1. Citizenship by descent, memperoleh kewarganegaraan karena keturunan. Jadi orang yang lahir diluar wilayah negara dianggap sebagai warga negara apabila orangtuanya adalah warga negara dari negara tersebut karena negaranya menganut asas ius sanguinis.

2. Citizenship by naturalization, pewarganegaraan orang asing atas kehendak sendiri atas permohonan menjadi warga negara suatu negara dengan memenuhi persyaratan yang telah ditentukan.

3. Citizenship by registration, pewarganegaraan bagi mereka yang telah memenuhi syarat-syarat tertentu yang dianggap cukup dilakukan melalui prosedur asministrasi yang lebih sederhana dibandingkan naturalisasi.

4. Citizenship by incorporation of territory, proses kewarganegaraan karena terjadi perluasan wilayah negara.

Selanjutnya orang dapat kehilangan kewarganegaraan karena tiga kemungkinan/cara, yaitu:

1. Renunciation, tindakan sukarela seseorang untuk meninggalkan status kewarganegaraan yang diperoleh di dua negara atau lebih.

2. Termination, penghentian status kewarganegaraan sebagai tindakan hukum karena yang bersangkutan mendapat kewarganegaraan negara lain.

3. Deprivation, pencabutan secara paksa status kewarganegaraan karena yang bersangkutan dianggap telah melakukan kesalahan, pelanggaran atau terbukti tidak setia kepada negara berdasar undang-undang.

Penentuan Kewarganegaraan

Dalam menentukan kewarganegaraan seseorang dikenal dengan adanya asas kewarganegaraan yaitu asas ius soli dan asas ius sanguinis.

Asas ius adalah asas yang menentukan kewarganegaraan seseorang menurut daerah atau negara tempat dimana orang tersebut dilahirkan.Asas ius soli disebut juga asas daerah kelahiran.
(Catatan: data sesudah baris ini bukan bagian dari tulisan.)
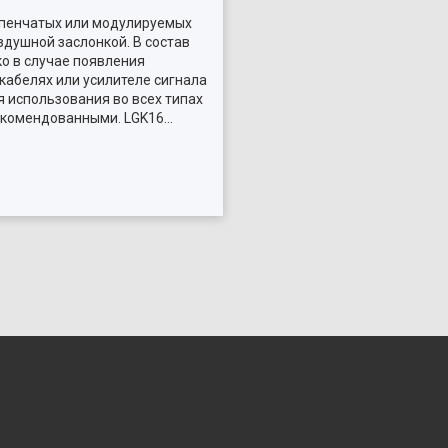
упенчатых или модулируемых
здушной заслонкой. В состав
ко в случае появления
кабелях или усилителе сигнала
я использования во всех типах
рекомендованными. LGK16…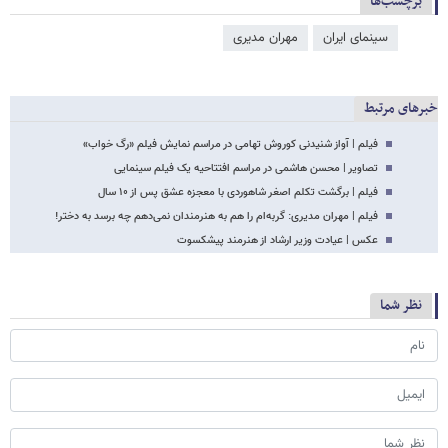
برچسب‌ها
سینمای ایران
مهران مدیری
خبرهای مرتبط
فیلم | آواز شنیدنی کوروش تهامی در مراسم نمایش فیلم «رگ خواب»
تصاویر | محسن هاشمی در مراسم افتتاحیه یک فیلم سینمایی
فیلم | برگشت تکلم اصغر شاهوردی با معجزه عشق پس از ۱۰ سال
فیلم | مهران مدیری: گربه‌ام را هم به هنرمندان نمی‌دهم چه برسد به دختر!
عکس | عیادت وزیر ارشاد از هنرمند پیشکسوت
نظر شما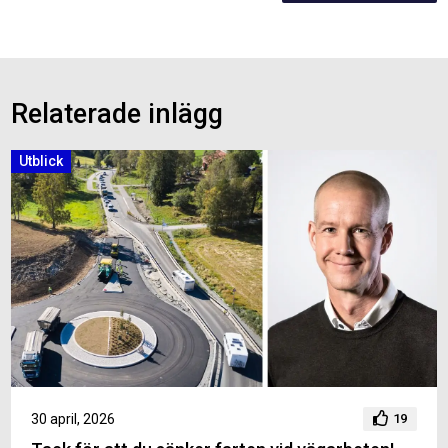
Relaterade inlägg
Utblick
30 april, 2026
19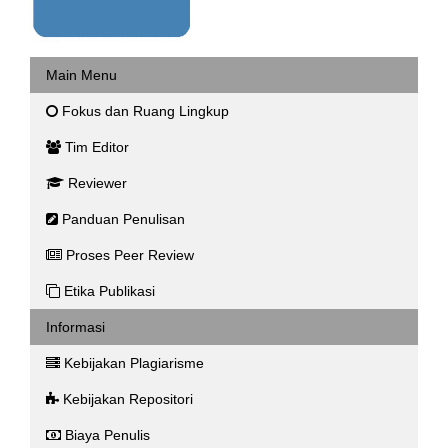
Main Menu
Fokus dan Ruang Lingkup
Tim Editor
Reviewer
Panduan Penulisan
Proses Peer Review
Etika Publikasi
Informasi
Kebijakan Plagiarisme
Kebijakan Repositori
Biaya Penulis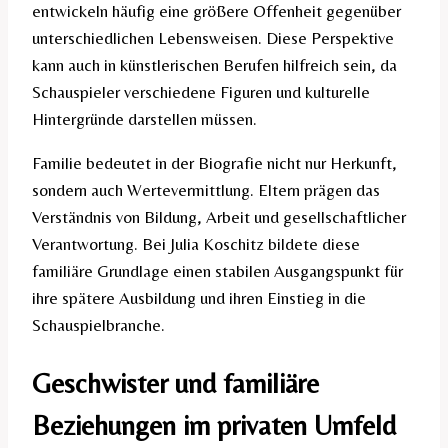
entwickeln häufig eine größere Offenheit gegenüber
unterschiedlichen Lebensweisen. Diese Perspektive
kann auch in künstlerischen Berufen hilfreich sein, da
Schauspieler verschiedene Figuren und kulturelle
Hintergründe darstellen müssen.
Familie bedeutet in der Biografie nicht nur Herkunft,
sondern auch Wertevermittlung. Eltern prägen das
Verständnis von Bildung, Arbeit und gesellschaftlicher
Verantwortung. Bei Julia Koschitz bildete diese
familiäre Grundlage einen stabilen Ausgangspunkt für
ihre spätere Ausbildung und ihren Einstieg in die
Schauspielbranche.
Geschwister und familiäre
Beziehungen im privaten Umfeld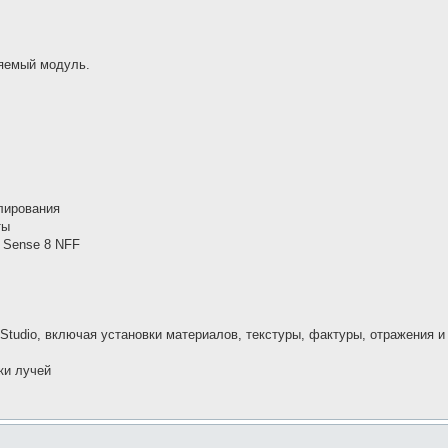
няемый модуль.
лирования
ты
, Sense 8 NFF
tudio, включая установки материалов, текстуры, фактуры, отражения и
ки лучей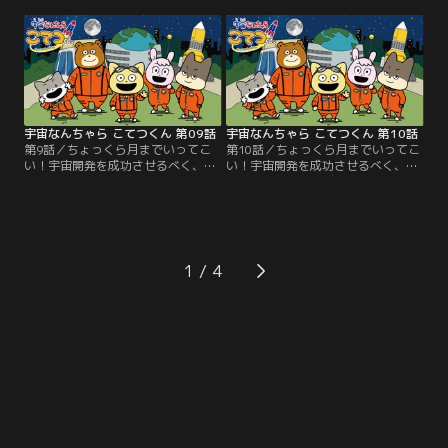
い。トビオから屋台の手伝（てつ
れたアランと、イマイチな顔をされ
だ）いを頼（たの）まれたこてつた
たおたまという生徒（せいと）がい
ちは新メニューを考えることに。み
た。ひかるは料理（りょうり）が上
んな料理（りょうり）ができないけ
手そうなアランに声をかける
ど、ちゃんと完成（かんせい）する
が……。
のか！？
宇宙なんちゃら こてつくん 第09話
宇宙なんちゃら こてつくん 第10話
第9話／ちょっくら月までいってこ
第10話／ちょっくら月までいってこ
い！宇宙開発を成功させるべく、ア
い！宇宙開発を成功させるべく、ア
ニマル国宇宙アカデミーがどどーん
ニマル国宇宙アカデミーがどどーん
と誕生（たんじょう）！物語の主人
と誕生（たんじょう）！物語の主人
公は、宇宙アカデミーに通うパイロ
公は、宇宙アカデミーに通うパイロ
ット科1年生の「こてつ」。宇宙ア
ット科1年生の「こてつ」。宇宙ア
カデミーを舞台（ぶたい）に、こて
カデミーを舞台（ぶたい）に、こて
つは仲間（なかま）たちと宇宙を目
つは仲間（なかま）たちと宇宙を目
1
指す。
指す。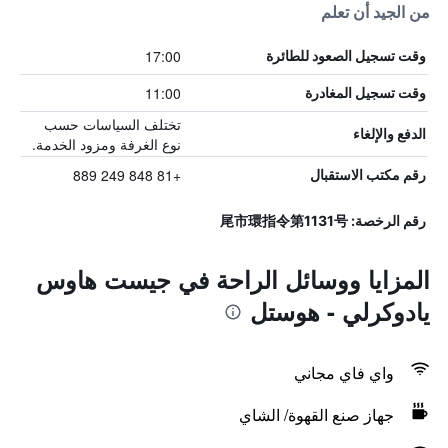
من الجيد أن تعلم
17:00
وقت تسجيل الصعود للطائرة
11:00
وقت تسجيل المغادرة
تختلف السياسات حسب
الدفع والإلغاء
نوع الغرفة ومزود الخدمة.
+81 848 249 889
رقم مكتب الاستقبال
رقم الرخصة: 尾市環指令第1131号
المزايا ووسائل الراحة في جيست هاوس
يادوكرلي - هوستل
واي فاي مجاني
جهاز صنع القهوة/ الشاي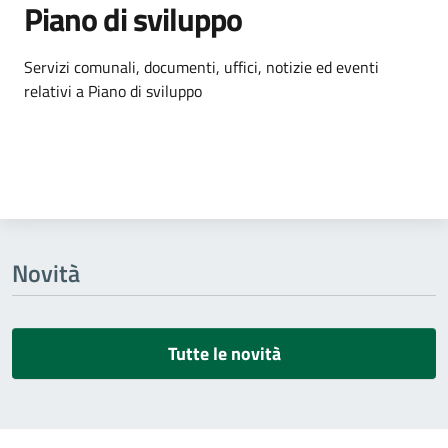
Piano di sviluppo
Dettagli dell'argomento
Servizi comunali, documenti, uffici, notizie ed eventi
relativi a Piano di sviluppo
Novità
Tutte le novità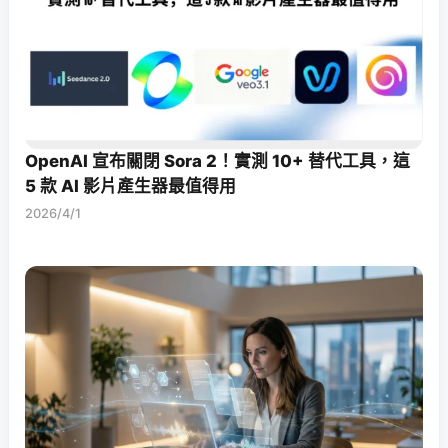
OpenAI 宣布關閉 Sora 2！實測 10+ 替代工具，這
5 款 AI 影片產生器最值得用
2026/4/1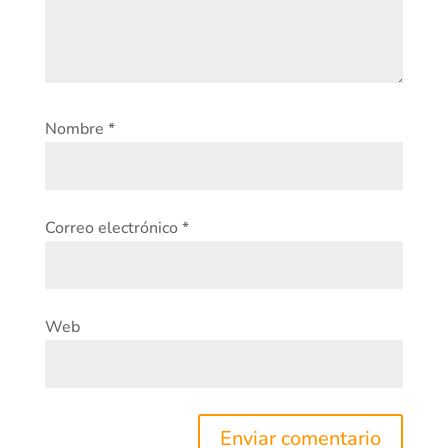
Nombre
*
Correo electrónico
*
Web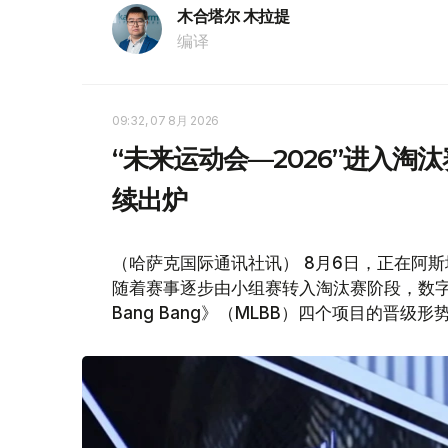
木合塔尔 木拉提
编译
09:32, 07 8月 2026
“未来运动会—2026”进入淘
续出炉
（哈萨克国际通讯社讯） 8月6日，正在阿斯
随着赛事逐步由小组赛转入淘汰赛阶段，数字舞蹈
Bang Bang》（MLBB）四个项目的晋级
Sedang asas ius sanguinis ialah asas yang menentukan kewarganegaraan seseorang menurut pertalian daerah atau keturunan dari orang yang bersangkutan.
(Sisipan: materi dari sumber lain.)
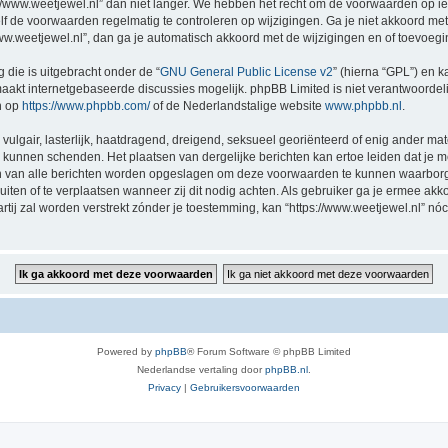
//www.weetjewel.nl” dan niet langer. We hebben het recht om de voorwaarden op ie
zelf de voorwaarden regelmatig te controleren op wijzigingen. Ga je niet akkoord me
/www.weetjewel.nl”, dan ga je automatisch akkoord met de wijzigingen en of toevoeg
 die is uitgebracht onder de “
GNU General Public License v2
” (hierna “GPL”) en
akt internetgebaseerde discussies mogelijk. phpBB Limited is niet verantwoordelij
n op
https://www.phpbb.com/
of de Nederlandstalige website
www.phpbb.nl
.
vulgair, lasterlijk, haatdragend, dreigend, seksueel georiënteerd of enig ander mat
ng kunnen schenden. Het plaatsen van dergelijke berichten kan ertoe leiden dat je
en van alle berichten worden opgeslagen om deze voorwaarden te kunnen waarborge
luiten of te verplaatsen wanneer zij dit nodig achten. Als gebruiker ga je ermee akk
artij zal worden verstrekt zónder je toestemming, kan “https://www.weetjewel.nl”
Powered by
phpBB
® Forum Software © phpBB Limited
Nederlandse vertaling door
phpBB.nl
.
Privacy
|
Gebruikersvoorwaarden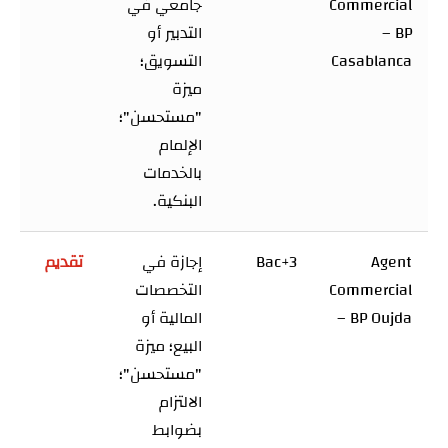
Commercial
جامعي في
– BP
التدبير أو
Casablanca
التسويق؛
ميزة
"مستحسن"؛
الإلمام
بالخدمات
البنكية.
Agent
Bac+3
إجازة في
تقديم
Commercial
التخصصات
– BP Oujda
المالية أو
البيع؛ ميزة
"مستحسن"؛
الالتزام
بضوابط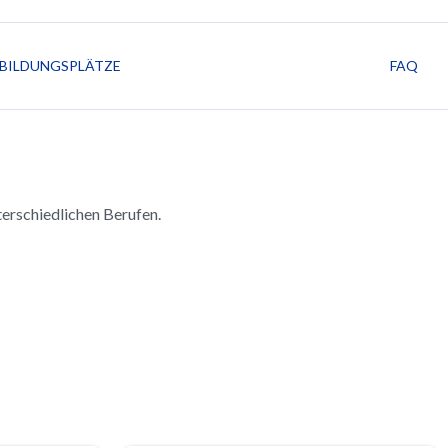
BILDUNGSPLÄTZE
FAQ
erschiedlichen Berufen.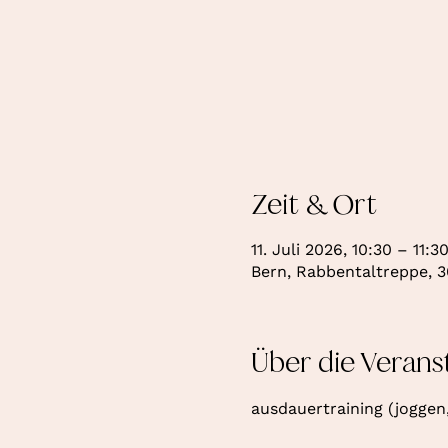
Zeit & Ort
11. Juli 2026, 10:30 – 11:3
Bern, Rabbentaltreppe, 3
Über die Verans
ausdauertraining (joggen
Asas ius solidan asas ius sanguinis dianggap sebagai asas yang utama dalam menentukan status hukum kewarganegaraan. Pada sekarang ini umumnya negara menganut kedua asas tersebut secara simultan.

Negara-negara imigran yaitu negara yang sebagian besar warganya merupakan kaum pendatang atau cenderung didatangi orang asing, maka kecenderungannya menggunakan asas ius soli sebagai asas kewarganegaraannya. Adapun dasar pertimbangannya adalah negara menghendaki warga baru segera melebur diri sebagai warga negara di negara tersebut. Contoh: Amerika Serikat menerapkan asas ius soli , yaitu menentukan kewarganegaraan berdasarkan faktor tanah kelahiran.
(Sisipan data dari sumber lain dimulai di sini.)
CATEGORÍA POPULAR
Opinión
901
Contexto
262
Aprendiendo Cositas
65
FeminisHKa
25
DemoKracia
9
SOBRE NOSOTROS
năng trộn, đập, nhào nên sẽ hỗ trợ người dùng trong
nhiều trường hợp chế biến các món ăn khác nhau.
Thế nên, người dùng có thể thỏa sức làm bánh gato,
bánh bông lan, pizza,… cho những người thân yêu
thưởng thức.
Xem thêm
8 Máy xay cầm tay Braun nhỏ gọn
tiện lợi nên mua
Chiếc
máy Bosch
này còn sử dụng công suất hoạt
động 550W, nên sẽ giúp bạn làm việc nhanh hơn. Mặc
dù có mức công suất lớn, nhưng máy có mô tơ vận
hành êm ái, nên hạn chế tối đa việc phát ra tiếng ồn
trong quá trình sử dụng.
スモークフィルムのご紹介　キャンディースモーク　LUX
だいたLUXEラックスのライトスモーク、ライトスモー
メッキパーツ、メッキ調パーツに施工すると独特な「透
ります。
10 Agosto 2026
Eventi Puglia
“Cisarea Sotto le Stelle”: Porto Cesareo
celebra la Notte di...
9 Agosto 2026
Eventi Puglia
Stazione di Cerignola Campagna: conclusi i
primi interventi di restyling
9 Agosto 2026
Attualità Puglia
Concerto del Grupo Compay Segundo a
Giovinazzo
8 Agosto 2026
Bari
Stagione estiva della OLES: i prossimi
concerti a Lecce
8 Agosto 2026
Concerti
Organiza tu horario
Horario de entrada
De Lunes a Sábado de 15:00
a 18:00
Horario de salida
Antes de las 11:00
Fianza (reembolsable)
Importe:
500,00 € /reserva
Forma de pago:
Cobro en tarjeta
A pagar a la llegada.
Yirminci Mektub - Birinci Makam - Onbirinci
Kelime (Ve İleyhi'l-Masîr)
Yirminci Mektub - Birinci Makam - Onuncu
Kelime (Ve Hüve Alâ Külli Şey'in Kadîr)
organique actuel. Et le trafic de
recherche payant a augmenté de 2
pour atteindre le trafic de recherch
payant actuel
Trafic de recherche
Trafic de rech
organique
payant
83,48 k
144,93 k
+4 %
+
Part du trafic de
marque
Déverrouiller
Sebaliknya negara-negara emigran yaitu negara yang warganya cenderung keluar dari negara, maka kecenderungannya lebih menggunakan asas ius sanguinis. Penentuan asas kewarganegaraan yang berbeda-beda oleh setiap warga negara dapat menimbulkan masalah kewarganegaraan bagi seorang warga. Masalah kewarganegaraan tersebut adalah timbulnya apatride dan bipatride.

Apatride berasal dari kata a yang artinya tidak dan patride yang artinya kewarganegaraan. Jadi patride adalah orang-orang yang tidak memiliki kenegaraan. Apatride ini bisa dialami oleh orang yang dilahirkan dari orang tua yang negaranya menganut asas ius soli dinegara atau dalam wilayah negara yang menganut asas ius sanguinis. Kemudian Bipatride berasal dari kata bi yang artinya dua dan patride yang berarti kewarganegaraan. Jadi bipatride adalah orang-orang yang memiliki kewarganegaraan rangkap (ganda). Bipatride ini bisa dialami pada orang yang dilahirkan dari orang tua yang negaranya menganut asas ius sanguinis didalam wilayah negara yang menganut asas ius soli. Oleh negara asal orang tuanya orang itu dianggap sebagai warga negara karena ia adalah keturunan dari warga negaranya.